Where has your sanity taken a hit recently?

 

6 Comments

  1. Emily Smith June 3, 2015

    It’s a concealed loss, not obvious to people around me. People I see day to day won’t understand, even if I explain. It’s harder to be “without community” and with-out (outside of) community.

    I had quotes jumping out at me from every paragraph. Being willing to give my blood for a place I am no longer useful. Grieving the loss of what will never be. So much of this feels like you were copying my own journals, but what stood out the most is the idea of concealed loss and being outside of the community. There is healing in being able to share your story. Concealed loss is a story that can’t fully be told.

    You have written about the pain, but the between-the-lines pain sounds so much deeper. I am so sorry. There are times when saying “me,too” brings a sense of relief, but not here. This time all I can say is I can hear your pain and I am so sorry.
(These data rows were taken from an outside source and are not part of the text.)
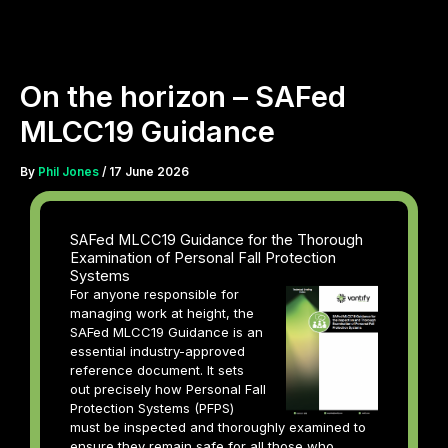
Skip
to
content
On the horizon – SAFed
MLCC19 Guidance
By
Phil Jones
/
17 June 2026
SAFed MLCC19 Guidance for the Thorough
Examination of Personal Fall Protection
Systems
For anyone responsible for
managing work at height, the
SAFed MLCC19 Guidance is an
essential industry-approved
reference document. It sets
out precisely how Personal Fall
Protection Systems (PFPS)
must be inspected and thoroughly examined to
ensure they remain safe for all those who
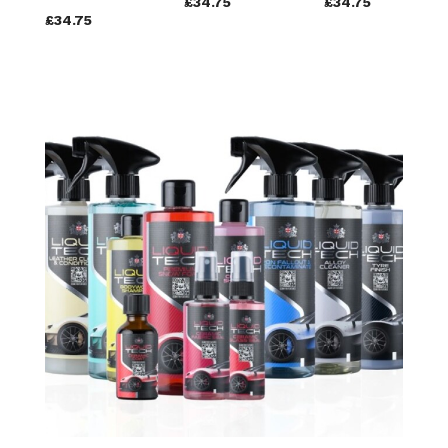
£34.75
£34.75
£34.75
    Thank you for your courage. I am praying right along with you to have the strength to find a way through this pain. God can redeem all circumstances. There will be scars, but maybe even the scars will show stories of His faithfulness.

    1. Anon June 4, 2015

      Thanks Emily. It is nice to feel understood. Especially on that point of being “outside of community” and thanks for your support. You´re right. It’s an individual pain. There’s quote somewhere about each person having their own pain that nobody else can fully enter into, but having others who are willing to share theirs and acknowledge mine definitely helps!

    2. Anon June 5, 2015

      Hi again Emily, came across this poem by Amy Carmichael again in my readings this morning (have a feeling it might have been quoted in the week on “Scars” here on VA but I can’t find it.) Seemed appropriate and challenging again and it hit me again when I re-read the last sentence of your comment that I might need it to sink in in an encouraging way!

       
      Hast Thou No Scar 
      by Amy Carmichael
      Hast thou no scar?
      No hidden scar on foot, or side, or hand?
      I hear thee sung as mighty in the land,
      I hear them hail thy bright ascendant star,
      Hast thou no scar?
      Hast thou no wound?
      Yet, I was wounded by the archers, spent.
      Leaned me against the tree to die, and rent
      By ravening beasts that compassed me, I swooned:
      Hast thou no wound?
      No wound? No scar?
      Yet as the Master shall the servant be,
      And pierced are the feet that follow Me;
      But thine are whole. Can he have followed far
      Who has no wound nor scar?

      1. Anon June 5, 2015

        Thanks for your prayers and it sounds like you have “passed through the waters” too. I am sorry we have to go there in a way. But in another way I was thinking this morning about partnership with God and how perhaps we could have prayed that Jabez prayer “Oh, that you would bless me and expand my territory! Please be with me in all that I do, and keep me from all trouble and pain!”and asked for everything to be comfortable but we would have missed out on so much, and so much healing comes out of our pain. I pray that blessing of healing on you and your story today too.

  2. ErinMP June 4, 2015

    I think what jumped out to me the most was the misunderstanding of others…of trying to not blame God for the problems with church…and thinking at one point you will be at a place forever, and then realizing that the season was much shorter than you thought and God has a different plan you have to trust. Thank you for sharing, and I hope you find peace on this road…and if your spouse can’t leave due to whatever reason that he is given protection and peace.

    1. Anon June 5, 2015

      Yes, I found the “expectations and burnout” book really helpful as I realised my joy/peace at the thought of finally “settling” somewhere for a good long while.. an expectation broken. And while we’re not moving house at the moment, this huge change of “work” for me, feels like a slap in the face to that comfort.

      “I’m not “ready” to adjust again, God, make it not so!”  It so looked like this was going to be a long “season”, so there’s a lot of working through to do in that, so thanks for recognising that and checking in Erin :).